***** Records for this exercise *****

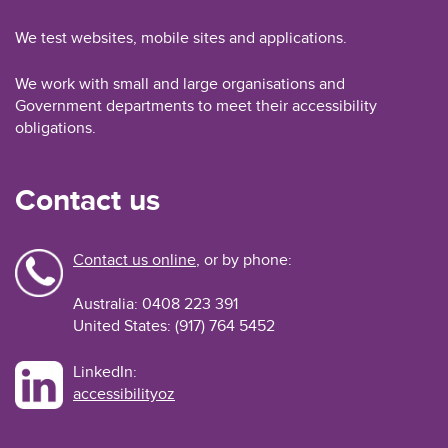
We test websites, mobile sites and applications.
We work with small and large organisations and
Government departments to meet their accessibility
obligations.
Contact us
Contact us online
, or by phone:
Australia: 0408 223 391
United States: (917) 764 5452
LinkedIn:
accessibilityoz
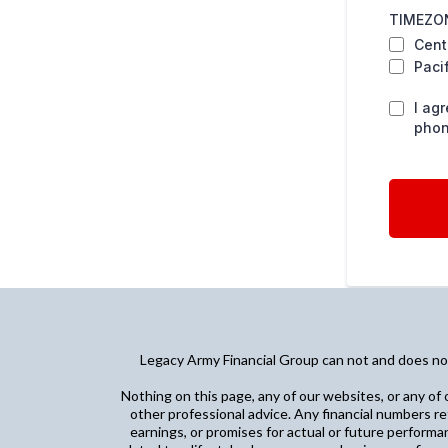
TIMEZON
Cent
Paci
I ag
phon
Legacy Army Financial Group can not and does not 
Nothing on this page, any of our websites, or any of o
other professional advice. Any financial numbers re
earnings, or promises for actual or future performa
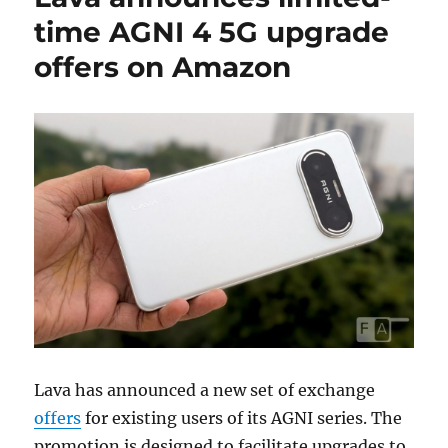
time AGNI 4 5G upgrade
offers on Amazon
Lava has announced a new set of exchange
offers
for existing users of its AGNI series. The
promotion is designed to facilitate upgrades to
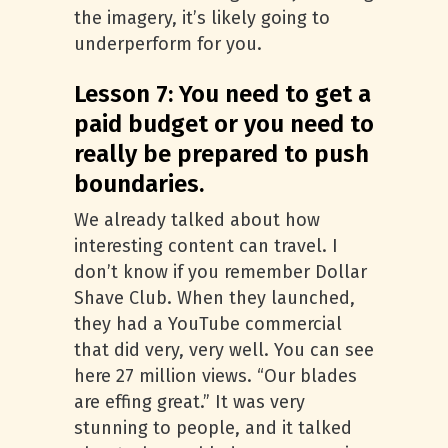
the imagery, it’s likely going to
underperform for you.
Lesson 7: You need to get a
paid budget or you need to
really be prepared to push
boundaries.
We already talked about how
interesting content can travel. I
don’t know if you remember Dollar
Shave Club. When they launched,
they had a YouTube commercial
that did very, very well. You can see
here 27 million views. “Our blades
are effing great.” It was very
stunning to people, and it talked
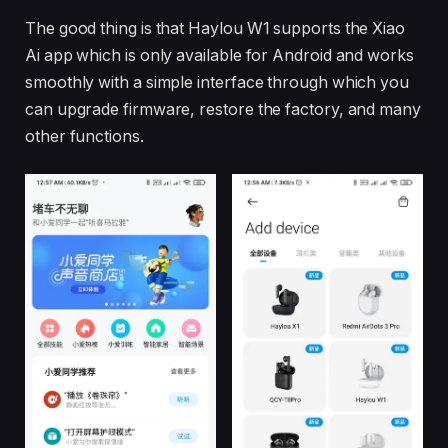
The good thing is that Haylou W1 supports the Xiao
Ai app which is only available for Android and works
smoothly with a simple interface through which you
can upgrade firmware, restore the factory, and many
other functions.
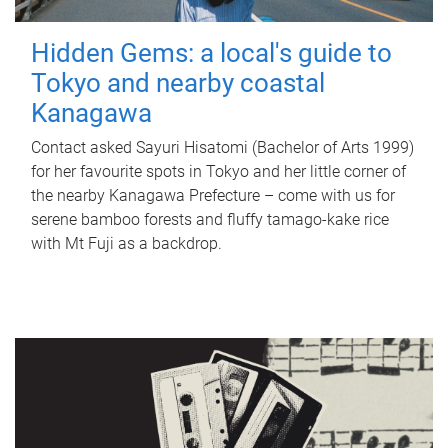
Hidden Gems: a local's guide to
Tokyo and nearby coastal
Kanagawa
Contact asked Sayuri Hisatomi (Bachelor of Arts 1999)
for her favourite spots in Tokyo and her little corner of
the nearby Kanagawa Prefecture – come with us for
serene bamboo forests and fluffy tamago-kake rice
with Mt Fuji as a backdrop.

*****

Task objective -> Without the pictures, give again exactly the lines above starting at the line containing "obligations." and ending at the line containing "really be prepared to push".

Finished task ->
obligations.
Contact us
Contact us online
, or by phone:
Australia: 0408 223 391
United States: (917) 764 5452
LinkedIn:
accessibilityoz
TIMEZON
Cent
Paci
I ag
phon
Legacy Army Financial Group can not and does not 
Nothing on this page, any of our websites, or any of o
other professional advice. Any financial numbers re
earnings, or promises for actual or future performa
time AGNI 4 5G upgrade
offers on Amazon
Lava has announced a new set of exchange
offers
for existing users of its AGNI series. The
promotion is designed to facilitate upgrades to
the imagery, it’s likely going to
underperform for you.
Lesson 7: You need to get a
paid budget or you need to
really be prepared to push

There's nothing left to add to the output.